## The task
Beginning at the line containing "Angle convertible, coffre", repeat each line below exactly up to and including the line containing "t dank Magnetsystem.". Do not repeat the pictures.

## Available data
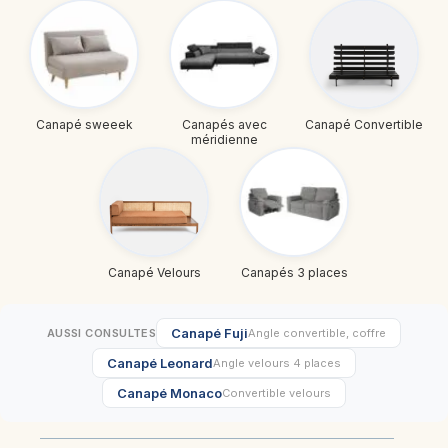
Canapé sweeek
Canapés avec
Canapé Convertible
méridienne
Canapé Velours
Canapés 3 places
Canapé Fuji
AUSSI CONSULTES
Angle convertible, coffre
Canapé Leonard
Angle velours 4 places
Canapé Monaco
Convertible velours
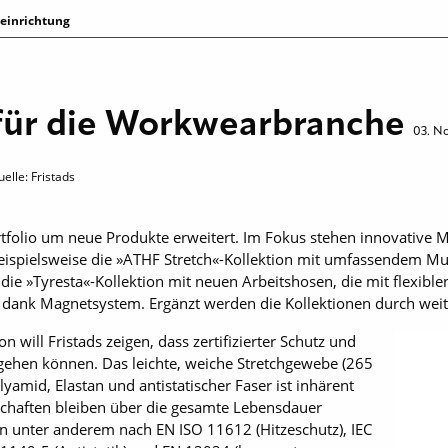
neinrichtung
 für die Workwearbranche
03. N
elle: Fristads
rtfolio um neue Produkte erweitert. Im Fokus stehen innovative M
t beispielsweise die »ATHF Stretch«-Kollektion mit umfassendem M
ie »Tyresta«-Kollektion mit neuen Arbeitshosen, die mit flexibl
t dank Magnetsystem. Ergänzt werden die Kollektionen durch weite
n will Fristads zeigen, dass zertifizierter Schutz und
ehen können. Das leichte, weiche Stretchgewebe (265
amid, Elastan und antistatischer Faser ist inhärent
haften bleiben über die gesamte Lebensdauer
ktion unter anderem nach EN ISO 11612 (Hitzeschutz), IEC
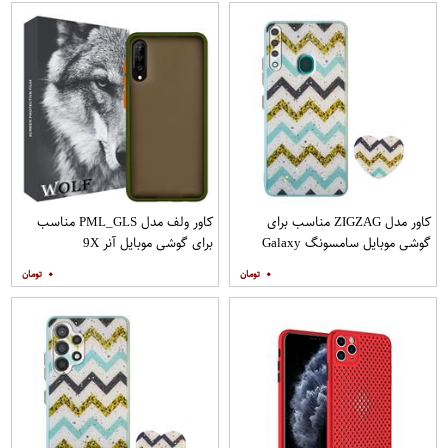
کاور مدل ZIGZAG مناسب برای
کاور ولف مدل PML_GLS مناسب
گوشی موبایل سامسونگ Galaxy
برای گوشی موبایل آنر 9X
A20s به همراه پایه نگهدارنده
۰
۰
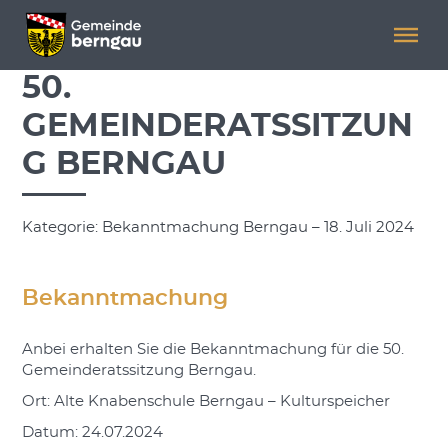
Menü überspringen
Menü überspringen
50.
GEMEINDERATSSITZUN
G BERNGAU
Kategorie: Bekanntmachung Berngau – 18. Juli 2024
Bekanntmachung
Anbei erhalten Sie die Bekanntmachung für die 50.
Gemeinderatssitzung Berngau.
Ort: Alte Knabenschule Berngau – Kulturspeicher
Datum: 24.07.2024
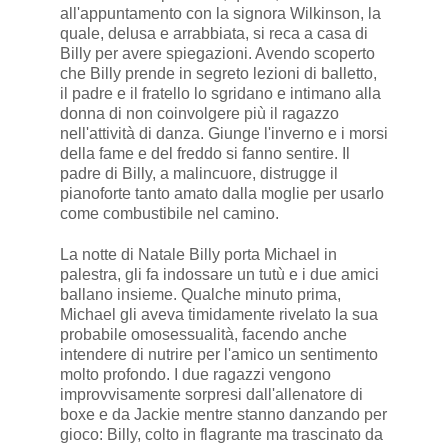
all'appuntamento con la signora Wilkinson, la
quale, delusa e arrabbiata, si reca a casa di
Billy per avere spiegazioni. Avendo scoperto
che Billy prende in segreto lezioni di balletto,
il padre e il fratello lo sgridano e intimano alla
donna di non coinvolgere più il ragazzo
nell'attività di danza. Giunge l'inverno e i morsi
della fame e del freddo si fanno sentire. Il
padre di Billy, a malincuore, distrugge il
pianoforte tanto amato dalla moglie per usarlo
come combustibile nel camino.
La notte di Natale Billy porta Michael in
palestra, gli fa indossare un tutù e i due amici
ballano insieme. Qualche minuto prima,
Michael gli aveva timidamente rivelato la sua
probabile omosessualità, facendo anche
intendere di nutrire per l'amico un sentimento
molto profondo. I due ragazzi vengono
improvvisamente sorpresi dall'allenatore di
boxe e da Jackie mentre stanno danzando per
gioco: Billy, colto in flagrante ma trascinato da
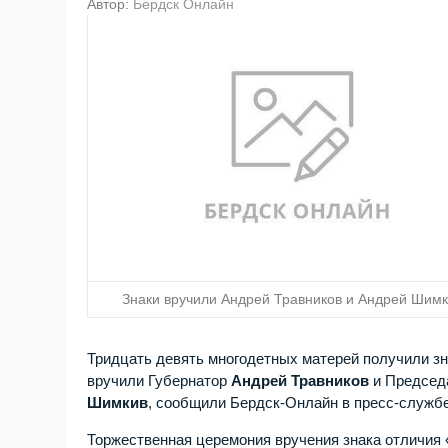
Автор:
Бердск Онлайн
Знаки вручили Андрей Травников и Андрей Шим
Тридцать девять многодетных матерей получили зн
вручили Губернатор
Андрей Травников
и Председ
Шимкив
, сообщили Бердск-Онлайн в пресс-служб
Торжественная церемония вручения знака отличия 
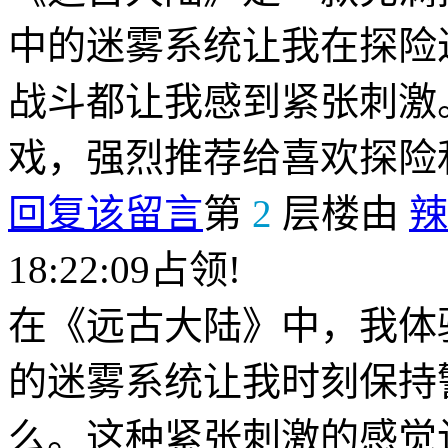
中的迷雾系统让我在探险
战斗都让我感到紧张刺激
戏，强烈推荐给喜欢探险
回复该留言
第
2
层楼由
辣
18:22:09占领!
在《远古大陆》中，我体
的迷雾系统让我时刻保持
么。这种紧张刺激的感觉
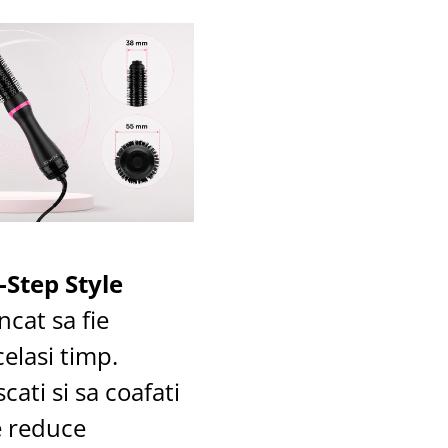
Step Style
ncat sa fie
celasi timp.
cati si sa coafati
e reduce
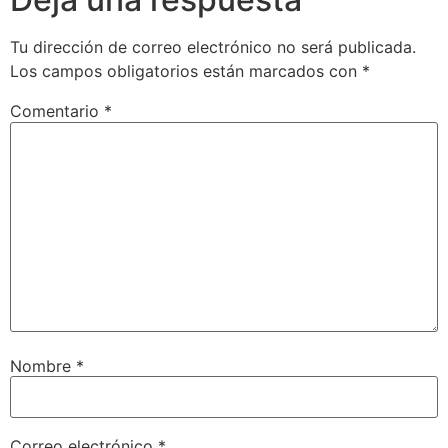
Tu dirección de correo electrónico no será publicada.
Los campos obligatorios están marcados con
*
Comentario
*
Nombre
*
Correo electrónico
*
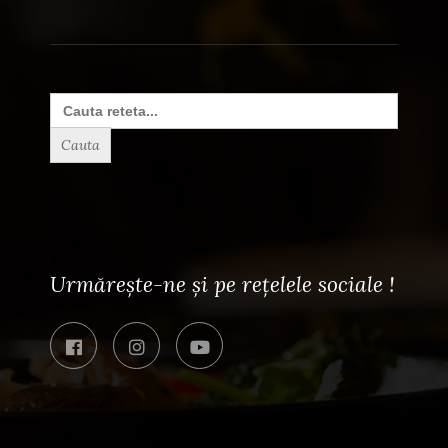
Search
for:
Urmărește-ne și pe rețelele sociale !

## Response for this exercise
Angle convertible, coffre
Canapé Leonard
Angle velours 4 places
Canapé Monaco
Convertible velours
neinrichtung
 für die Workwearbranche
03. N
elle: Fristads
rtfolio um neue Produkte erweitert. Im Fokus stehen innovative M
t beispielsweise die »ATHF Stretch«-Kollektion mit umfassendem M
ie »Tyresta«-Kollektion mit neuen Arbeitshosen, die mit flexibl
t dank Magnetsystem. Ergänzt werden die Kollektionen durch weite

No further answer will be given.